CAPÍTULO 30

Le gustaría memorizar sus sesiones de hipnosis; sin embargo, las dos horas ocupada en ellas conforman un paréntesis que abre y cierra sin nada dentro. Al finalizarlas la invade el sueño y vuelve cabeceando la mitad del camino. A veces entreabre los ojos y presiente las preguntas que no formula Mauro, lanzándoselas a través del retrovisor. ¿Qué clase de médico es ese que deja a la paciente más baldada al abandonar su consulta?

Alma ha caído rendida en la cama. Poco después, en el primer duermevela ha empezado a agobiarse porque acumula tareas que deja inconclusas; de hecho empieza una y, sin terminar, va a por la siguiente. El moño, la diadema, el velo. Las ligas cosidas a un lazo.

Después ha bajado las escaleras envuelta en oropeles; no entiende cómo ha podido acomodarse en la berlina sin caerse de bruces.

—¿Arrancamos? —pide permiso el conductor y Alma le apremia. El camino es corto, pero se le hace tarde—. Él ya está.

—¿Ya?

—Sí. Él siempre llega con tiempo.

Mentira, a veces obliga a esperarle. Pretexta reuniones o citas de horario imprevisible. «Él ya está», recalca el chófer. Lo que no precisa es dónde y le divisa en mitad de la acera, mirando a ambos lados de la calle. ¡Ahí no! Debe aguardarla dentro.

—No, un momento —indica al conductor—. ¿No ve que aún no ha entrado?

El mecánico hace caso omiso y continúa avanzando; Alma vuelve a insistir, golpea su hombro, el reposacabezas, hasta que por fin habla.

—Nunca lo hace. Siempre se queda ahí fuera.

No le da tiempo a analizar lo que acaba de oír porque acaban de frenar ante la escalera y él, ceremonioso, abre la puerta. Ella sonríe, aunque intuye que algo no va bien. Entonces él interpone una mano a modo de barrera y tras arrancarse la camelia del ojal del chaqué, la estampa contra su vestido y se da la vuelta. Caen sus lágrimas sobre la tela de raso, resbalando hacia el suelo del coche en un trampolín.

La pesadilla la ha angustiado. El reloj le dice que no ha llegado a descansar ni una hora sin turbarse. Damián quebrando su sosiego de nuevo. Debe de ser una secuela de la hipnosis. Alma sacude los cojines del cabecero y, apoyada contra ellos, se esfuerza por controlar su respiración. Resulta desolador ponerse en la piel de aquella joven que ni llegó a salir de la limusina ni exhibió su traje de novia. Recuerda que al confesárselo, Damián empezó a sudar como si atravesara por el trance más violento de su vida; lo había decidido en la misma sacristía, al mismo tiempo que se acomodaban los invitados y su novia circulaba por las inmediaciones de la iglesia. «El amor es demasiado sagrado para hipotecarlo. Hubiera supuesto un error casarnos —adujo, manoseando una taza de café, bajo el amparo de la vidriada cúpula del Palace donde residía, o al menos eso creía Alma—. Estoy seguro de que ella ha terminado compartiendo mi resolución. —Después le acarició la barbilla—. Tú mejor que nadie conoces mis principios».

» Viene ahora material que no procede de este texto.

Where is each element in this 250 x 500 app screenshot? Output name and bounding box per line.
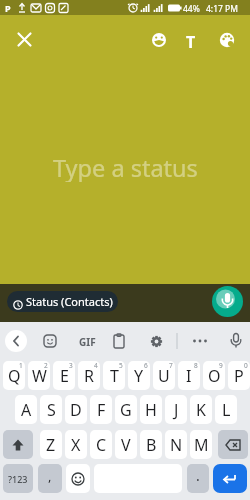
button[interactable]: F: [90, 395, 112, 424]
button[interactable]: V: [115, 430, 137, 459]
staticText: N: [170, 434, 183, 456]
staticText: V: [121, 434, 131, 456]
staticText: 44%: [183, 3, 200, 15]
button[interactable]: [218, 430, 248, 459]
staticText: C: [96, 434, 107, 456]
staticText: 9: [219, 361, 223, 370]
button[interactable]: M: [190, 430, 212, 459]
staticText: Type a status: [53, 152, 198, 182]
staticText: T: [186, 31, 196, 49]
button[interactable]: [43, 334, 57, 348]
button[interactable]: G: [115, 395, 137, 424]
button[interactable]: C: [90, 430, 112, 459]
staticText: F: [97, 399, 106, 421]
button[interactable]: ?123: [3, 464, 33, 493]
button[interactable]: GIF: [77, 335, 97, 347]
staticText: 4:17 PM: [206, 3, 238, 15]
button[interactable]: [212, 286, 243, 317]
staticText: Z: [46, 434, 56, 456]
staticText: 5: [119, 361, 123, 370]
button[interactable]: K: [190, 395, 212, 424]
staticText: 4: [94, 361, 98, 370]
button[interactable]: [229, 332, 243, 350]
button[interactable]: N: [165, 430, 187, 459]
staticText: K: [196, 399, 206, 421]
staticText: M: [194, 434, 209, 456]
staticText: Y: [134, 365, 144, 387]
button[interactable]: [151, 32, 167, 48]
button[interactable]: [213, 464, 247, 493]
button[interactable]: X: [65, 430, 87, 459]
staticText: R: [84, 365, 94, 387]
button[interactable]: S: [40, 395, 62, 424]
button[interactable]: [14, 29, 35, 50]
staticText: 0: [244, 361, 248, 370]
staticText: 2: [44, 361, 48, 370]
button[interactable]: L: [215, 395, 237, 424]
staticText: 6: [144, 361, 148, 370]
staticText: 1: [19, 361, 23, 370]
button[interactable]: T: [103, 361, 125, 390]
staticText: P: [5, 2, 11, 14]
staticText: 3: [69, 361, 73, 370]
button[interactable]: [5, 330, 27, 352]
staticText: I: [186, 365, 192, 387]
staticText: B: [146, 434, 157, 456]
button[interactable]: Status (Contacts): [7, 291, 118, 312]
staticText: G: [120, 399, 132, 421]
button[interactable]: Y: [128, 361, 150, 390]
button[interactable]: J: [165, 395, 187, 424]
staticText: H: [145, 399, 157, 421]
button[interactable]: [149, 334, 164, 349]
staticText: Status (Contacts): [26, 294, 113, 309]
button[interactable]: R: [78, 361, 100, 390]
staticText: GIF: [79, 335, 96, 347]
button[interactable]: B: [140, 430, 162, 459]
staticText: ,: [48, 467, 52, 485]
button[interactable]: [3, 430, 33, 459]
staticText: P: [234, 365, 244, 387]
button[interactable]: H: [140, 395, 162, 424]
staticText: S: [47, 399, 56, 421]
button[interactable]: P: [228, 361, 250, 390]
staticText: O: [208, 365, 221, 387]
button[interactable]: O: [203, 361, 225, 390]
staticText: A: [21, 399, 32, 421]
staticText: J: [174, 399, 179, 421]
staticText: 8: [194, 361, 198, 370]
staticText: L: [222, 399, 231, 421]
staticText: .: [196, 466, 200, 485]
button[interactable]: [112, 333, 126, 349]
staticText: E: [60, 365, 69, 387]
button[interactable]: [66, 464, 90, 493]
button[interactable]: ,: [38, 464, 62, 493]
button[interactable]: [219, 32, 235, 48]
staticText: U: [158, 365, 170, 387]
button[interactable]: .: [187, 464, 209, 493]
button[interactable]: I: [178, 361, 200, 390]
staticText: Q: [8, 365, 21, 387]
staticText: T: [110, 365, 119, 387]
staticText: D: [70, 399, 82, 421]
staticText: ?123: [8, 473, 28, 485]
button[interactable]: E: [53, 361, 75, 390]
staticText: W: [32, 365, 47, 387]
staticText: 7: [169, 361, 173, 370]
button[interactable]: U: [153, 361, 175, 390]
button[interactable]: [192, 337, 208, 345]
staticText: X: [71, 434, 81, 456]
button[interactable]: W: [28, 361, 50, 390]
button[interactable]: D: [65, 395, 87, 424]
button[interactable]: Z: [40, 430, 62, 459]
button[interactable]: Q: [3, 361, 25, 390]
button[interactable]: A: [15, 395, 37, 424]
button[interactable]: T: [184, 31, 198, 49]
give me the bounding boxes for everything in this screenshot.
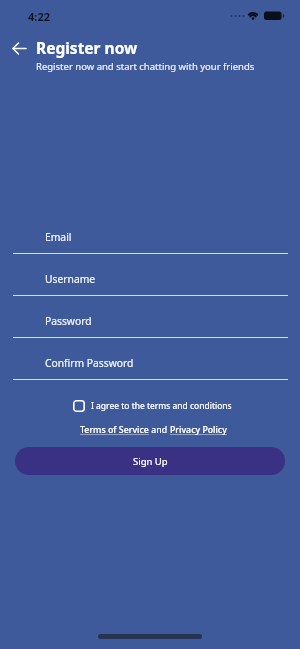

Esa fue la contraseña que arrinconó su resistencia, porque nada respalda un vínculo más que ser la elegida en la competencia con las anteriores parejas. «Transité por el desierto hasta conocerte. Ninguna merecería que me entregara como voy a hacerlo contigo».

En el cuarto de baño, Alma se rocía con agua helada antes de contemplarse en el espejo. Su rostro ya no le pertenece y comparte rasgos con el de otras mujeres que como ella se preguntaron antes «por qué». ¿Por qué dejó de funcionar si lo concebíamos perfecto? ¿Por un enfado pasajero, por preguntar o por callar? ¿Por apremiarle a tener hijos o por no desearlos con ahínco? ¿Por haberle presentado a sus padres demasiado pronto, tener muchos hermanos o tratarse de hija única? ¿Por sometida o muy independiente?

Si siempre opinó que conocerse había supuesto un milagro, ahora intuye que fue un infierno.

Al tener la certeza de que le va a costar dormirse, Alma rescata La rosa amarilla de la maleta. El presentimiento de que las páginas que devoró con fruición están cargadas de revelaciones entre líneas ha ido tomando forma en las últimas horas. Trató de imaginarse a la mujer que protagoniza la novela lejos de sospechar que su autor podría andar tan cerca de ella, por tanto no pierde nada con buscar la pista de Fabián en un repaso.

La de 1895 fue una primavera enardecida donde los ejércitos andaban en permanente alzamiento: uno tomaba las alcobas, a fin de aplacar la furia de sus cuerpos, y otro, el revolucionario, incendiaba las calles. ¿Qué hacías tú el día en que las tropas oficiales ajusticiaron al líder José Martí? Los insurgentes interpretaron que esa felonía merecía venganza y ahí catalizó la debacle.

¿Qué pensabas tú ese otro día de abril de 1896 cuando tu mirada volvió del revés las vísceras de un hombre que no era yo? Cuánto hubiera dado por sentir tu risa. Que allí donde reposaba el hígado apareciera mi corazón; en lugar de mi pulmón izquierdo viera la luz un páncreas inflamado de azúcar, y estremecerse de retortijones cada músculo porque tu baile detonó las leyes de la anatomía. Vestías de amarillo. Casi siempre lo haces. Tenías unos veinte años y el futuro rondándote como un novio. Veinte años, el deseo en la piel y en los ojos la sensualidad del Caribe.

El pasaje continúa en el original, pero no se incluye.